Jeremy shivered slightly and his wits began to return to him. “Will it be like—like this morning?” he enquired with a faint smile.

She smiled a little in reply. “Don’t you want us to be grateful to you?” she said. “You know what you have saved us from—all of us. How can we ever reward you?”

“That’s my chance,” Jeremy’s mind insisted again and again. “That’s my chance ... that’s my chance ... I ought to speak now.” But the short interval of her silence slipped away, and she went on gently:

“You must expect to be congratulated and toasted. Will you be strong enough to bear it? My father will be disappointed if you are not.”

It was at that moment, quite irrelevantly and by a process he did not understand, that Jeremy took the Lady Eva in his arms. Afterwards he had no consciousness, no recollection, of the instant in which their lips had met. There had simply been an insurgence of his passion and of his loneliness, ending in an action that blinded him. The next thing he remembered was folding her bowed head into his shoulder, stroking her smooth hair with a trembling hand, and muttering hoarsely and helplessly, “Dearest ... dear one....”

Then they were sitting side by side on the couch and their positions were reversed. His head lay on her shoulder, while her fingers moved gently up and down his cheek. He stayed thus for some minutes without speaking or moving. He had been in love before and had not escaped the mood in which young men picture the surrender of the beloved. He had even more than once, after a long or a short wooing, held a girl in his arms and kissed her. But he had never yet seen this sudden and astonishing transformation of a stranger, mysterious and incalculable, whose faults and peculiarities were as obvious as her beauty was enchanting, into a creature who could thus silently and familiarly comfort him. The moment before she had been some one else, the Lady Eva, a person as to whose opinion of himself he was uncertain and curious, that most baffling and impenetrable of all enigmas, another human being, divided from him by every barrier that looks or speech can put in the way of understanding. And now she was at once a lover, a part of himself, a spirit known by his without any need of words. He adjusted himself slowly to the miracle.

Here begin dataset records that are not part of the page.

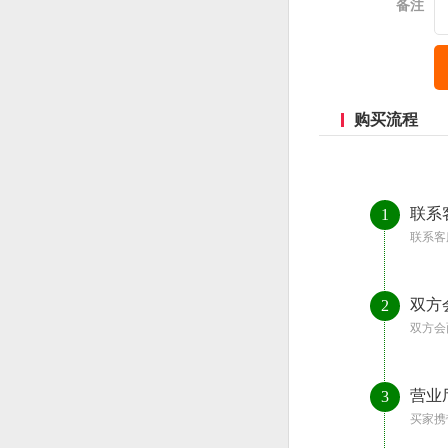
备注
购买流程
联系
1
联系客
双方
2
双方会
营业
3
买家携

Presently he raised his head and searched her eyes keenly. She bore his gaze without flinching; and something again drew their mouths together. Then Jeremy said,

“I must speak to your father at once. Do you suppose he will feel that I have presumed on his gratitude to me?”

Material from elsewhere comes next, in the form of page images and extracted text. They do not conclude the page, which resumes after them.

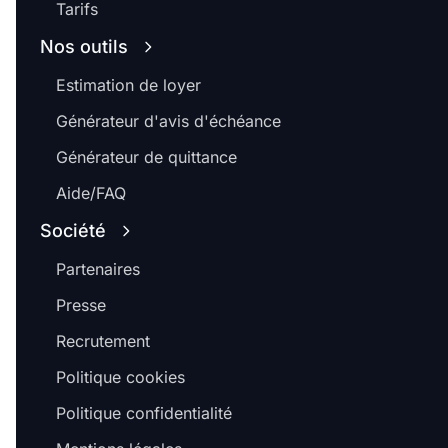
Tarifs
Nos outils
Estimation de loyer
Générateur d'avis d'échéance
Générateur de quittance
Aide/FAQ
Société
Partenaires
Presse
Recrutement
Politique cookies
Politique confidentialité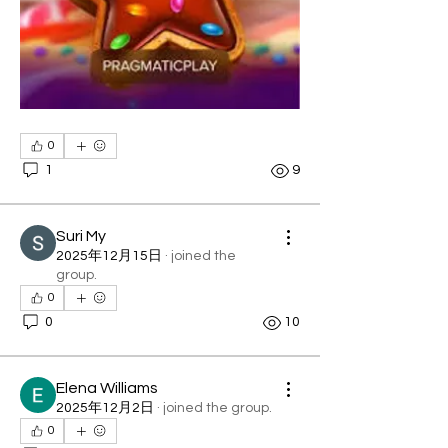
0
1
9
Suri My
2025年12月15日
·
joined the
group.
0
0
10
Elena Williams
2025年12月2日
·
joined the group.
0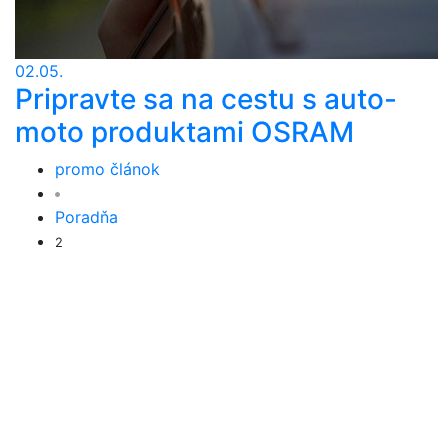
02.05.
Pripravte sa na cestu s auto-
moto produktami OSRAM
promo článok
Poradňa
2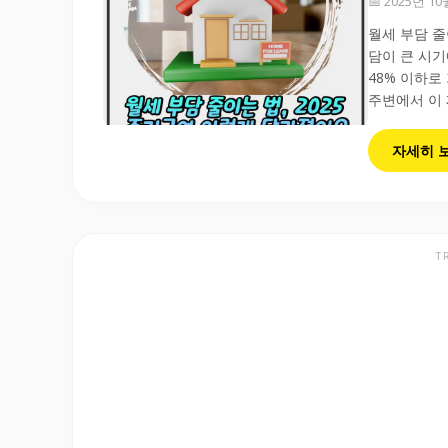
📅 2025년 1
월세 부담 줄
담이 큰 시기
48% 이하로
주변에서 이 
자세히 
T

“I know he will not,” she answered. “I am sure he meant to give me to you. Do you think that otherwise....” She stopped, and there was a long pause. “But I wanted you ... first....” Again she could not go on, but began to sob a little, quietly. Jeremy, helpless and inexperienced, could think of nothing better to do than to gather her into his arms and kiss her hair. His sudden comprehension of her seemed to have vanished with as little warning as it came. She was again a mysterious creature; but now the mystery was a new one. He was like a man who, after the triumph of accomplishing a steep ascent, finds that he has reached no more than the first slope of the mountain.

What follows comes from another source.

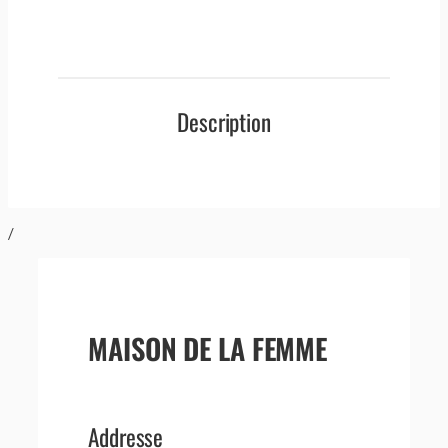
Description
/
MAISON DE LA FEMME
Addresse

When her face was hidden she continued with more confidence, but in a low and broken voice. “I wanted you to tell me that you ... wanted me, before my father gave me to you. I thought ... perhaps you did ... I hoped....” She freed herself from his arms and sat up, looking at him with proud eyes, though her face was blazing. “It is better than being given to you only as a reward for winning a battle,” she finished deliberately.